US envoy heading to Vienna to resume Iran nuclear talks

Robe Malley, the US special envoy on Iran, prepares to testify at the Senate Foreign Relations Committee
— Washington (AFP)

Rob Malley, the US State Department's pointman on talks with Iran, announced Wednesday that he was headed to Vienna to resume negotiations over Tehran's nuclear program that have been stuck for months on key final details.

"Our expectations are in check, but the United States welcomes EU efforts and is prepared for a good faith attempt to reach a deal," Malley tweeted.

"It will shortly be clear if Iran is prepared for the same," he said.

European Union-brokered indirect talks between Washington and Tehran stalled in March over the final details of a resumption of the 2015 nuclear deal.
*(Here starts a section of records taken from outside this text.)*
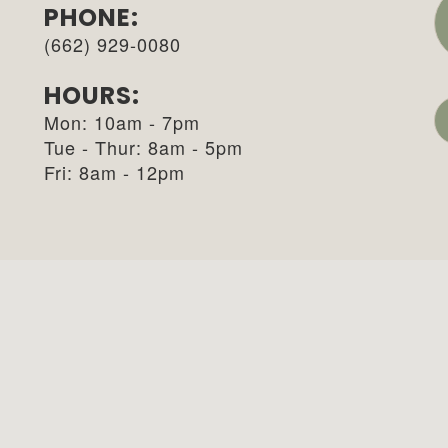
PHONE:
(662) 929-0080
HOURS:
Mon: 10am - 7pm
Tue - Thur: 8am - 5pm
Fri: 8am - 12pm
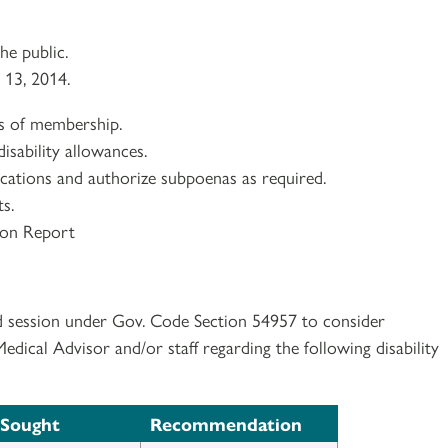
e public.
 13, 2014.
ns of membership.
isability allowances.
lications and authorize subpoenas as required.
s.
ion Report
d session under Gov. Code Section 54957 to consider
ical Advisor and/or staff regarding the following disability
 Sought
Recommendation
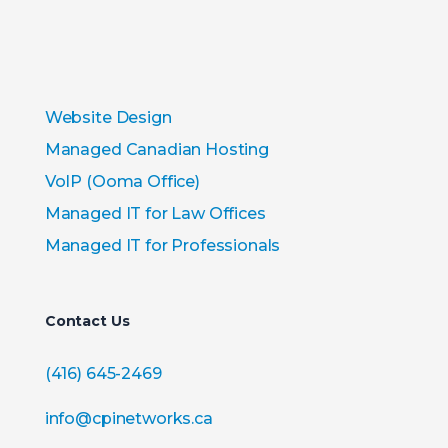
Website Design
Managed Canadian Hosting
VoIP (Ooma Office)
Managed IT for Law Offices
Managed IT for Professionals
Contact Us
(416) 645-2469
info@cpinetworks.ca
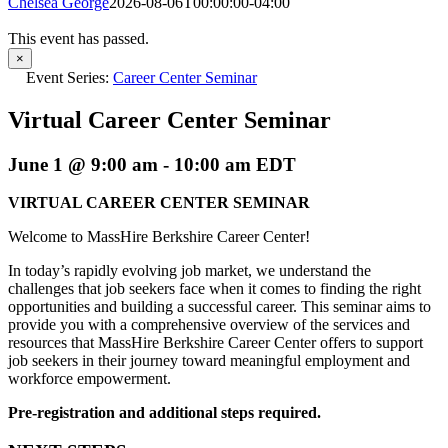
Chelsea George
2026-08-06T00:00:00-04:00
This event has passed.
×
Event Series:
Career Center Seminar
Virtual Career Center Seminar
June 1 @ 9:00 am
-
10:00 am
EDT
VIRTUAL CAREER CENTER SEMINAR
Welcome to MassHire Berkshire Career Center!
In today’s rapidly evolving job market, we understand the
challenges that job seekers face when it comes to finding the right
opportunities and building a successful career. This seminar aims to
provide you with a comprehensive overview of the services and
resources that MassHire Berkshire Career Center offers to support
job seekers in their journey toward meaningful employment and
workforce empowerment.
Pre-registration and additional steps required.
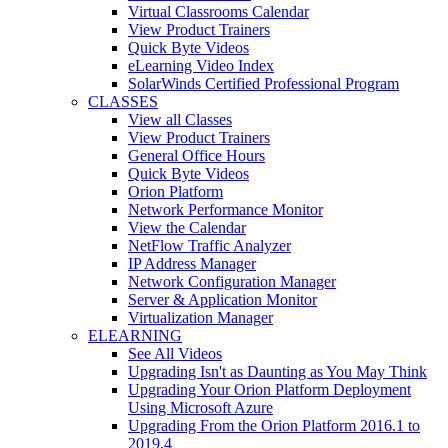
Virtual Classrooms Calendar
View Product Trainers
Quick Byte Videos
eLearning Video Index
SolarWinds Certified Professional Program
CLASSES
View all Classes
View Product Trainers
General Office Hours
Quick Byte Videos
Orion Platform
Network Performance Monitor
View the Calendar
NetFlow Traffic Analyzer
IP Address Manager
Network Configuration Manager
Server & Application Monitor
Virtualization Manager
ELEARNING
See All Videos
Upgrading Isn't as Daunting as You May Think
Upgrading Your Orion Platform Deployment
Using Microsoft Azure
Upgrading From the Orion Platform 2016.1 to
2019.4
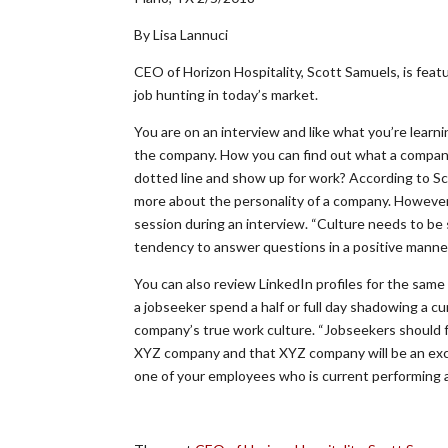
By Lisa Lannuci
CEO of Horizon Hospitality, Scott Samuels, is featu
job hunting in today’s market.
You are on an interview and like what you’re learnin
the company. How you can find out what a company’s w
dotted line and show up for work? According to Sc
more about the personality of a company. However, 
session during an interview. “Culture needs to be
tendency to answer questions in a positive manner 
You can also review LinkedIn profiles for the sam
a jobseeker spend a half or full day shadowing a c
company’s true work culture. “Jobseekers should fee
XYZ company and that XYZ company will be an excel
one of your employees who is current performing a 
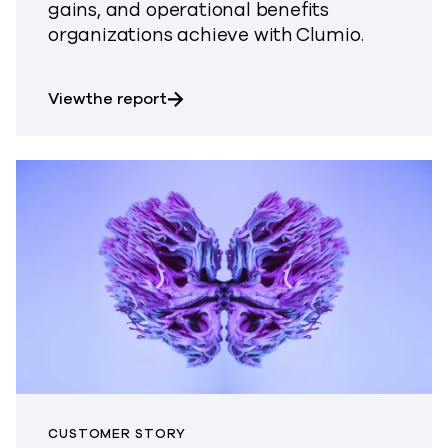
gains, and operational benefits
organizations achieve with Clumio.
about The Total Economic Impact o
View the report
CUSTOMER STORY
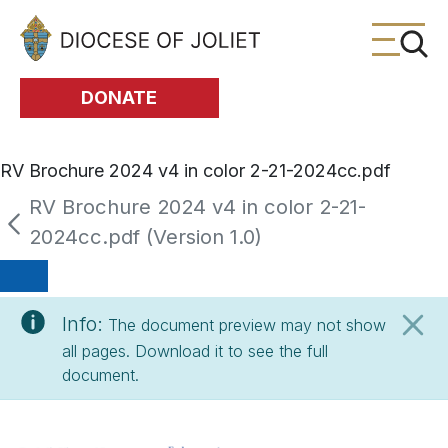
Skip to Main Content
DONATE
RV Brochure 2024 v4 in color 2-21-2024cc.pdf
RV Brochure 2024 v4 in color 2-21-
2024cc.pdf (Version 1.0)
Info:
The document preview may not show
all pages. Download it to see the full
document.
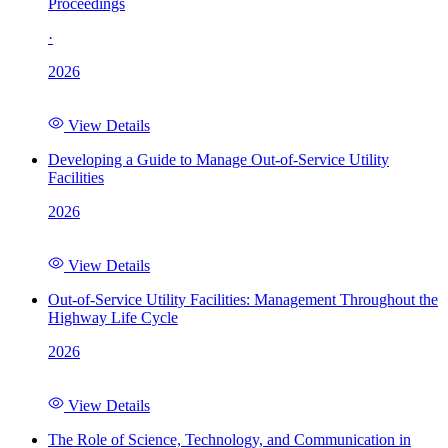
Proceedings
·
2026
View Details
Developing a Guide to Manage Out-of-Service Utility
Facilities
2026
View Details
Out-of-Service Utility Facilities: Management Throughout the
Highway Life Cycle
2026
View Details
The Role of Science, Technology, and Communication in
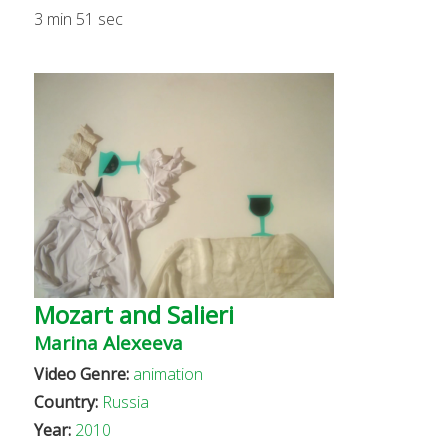
3 min 51 sec
Mozart and Salieri
Marina Alexeeva
Video Genre:
animation
Country:
Russia
Year:
2010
A draft agreement was on the table that would offer Tehran sanctions relief for agreeing to limit its nuclear program, which has proceeded steadily and raised fears that the country could be close to nuclear weapons capability.

But a final deal, Western officials have said, has been held up in part by a demand by Tehran that the United States drop the country's powerful Islamic Revolutionary Guards Corps (IRGC) from the State Department's official blacklist of "foreign terrorist organizations" (FTO).

In May Malley told Congress that failure in the talks was very possible, after President Joe Biden sought last year to revive the 2015 deal, known formally as the Joint Comprehensive Plan of Action (JPCOA), from which former president Donald Trump unilaterally withdrew.

He referred to problematic Iranian demands "that go beyond the scope of the JCPOA."

With a deal in doubt, Washington has moved to solidify relations with Israel and Gulf allies stridently opposed to Iran developing nuclear weapons.

Biden has repeatedly said the United States would not accept a nuclear-armed Iran.

On Tuesday White House spokesman John Kirby indicated that the Biden administration was not prepared to drop the terror designation of the IRGC to achieve a final deal.

"The president has been very, very clear. The Iranian state is a state supporter of terrorism," he told reporters.

"When asked if he would be willing to lift the FTO designation of the IRGC as a function of the negotiations with Iran over the nuclear deal, the president said no," Kirby said.

But asked if the IRGC currently conducts or supports terror activity, Kirby declined to answer.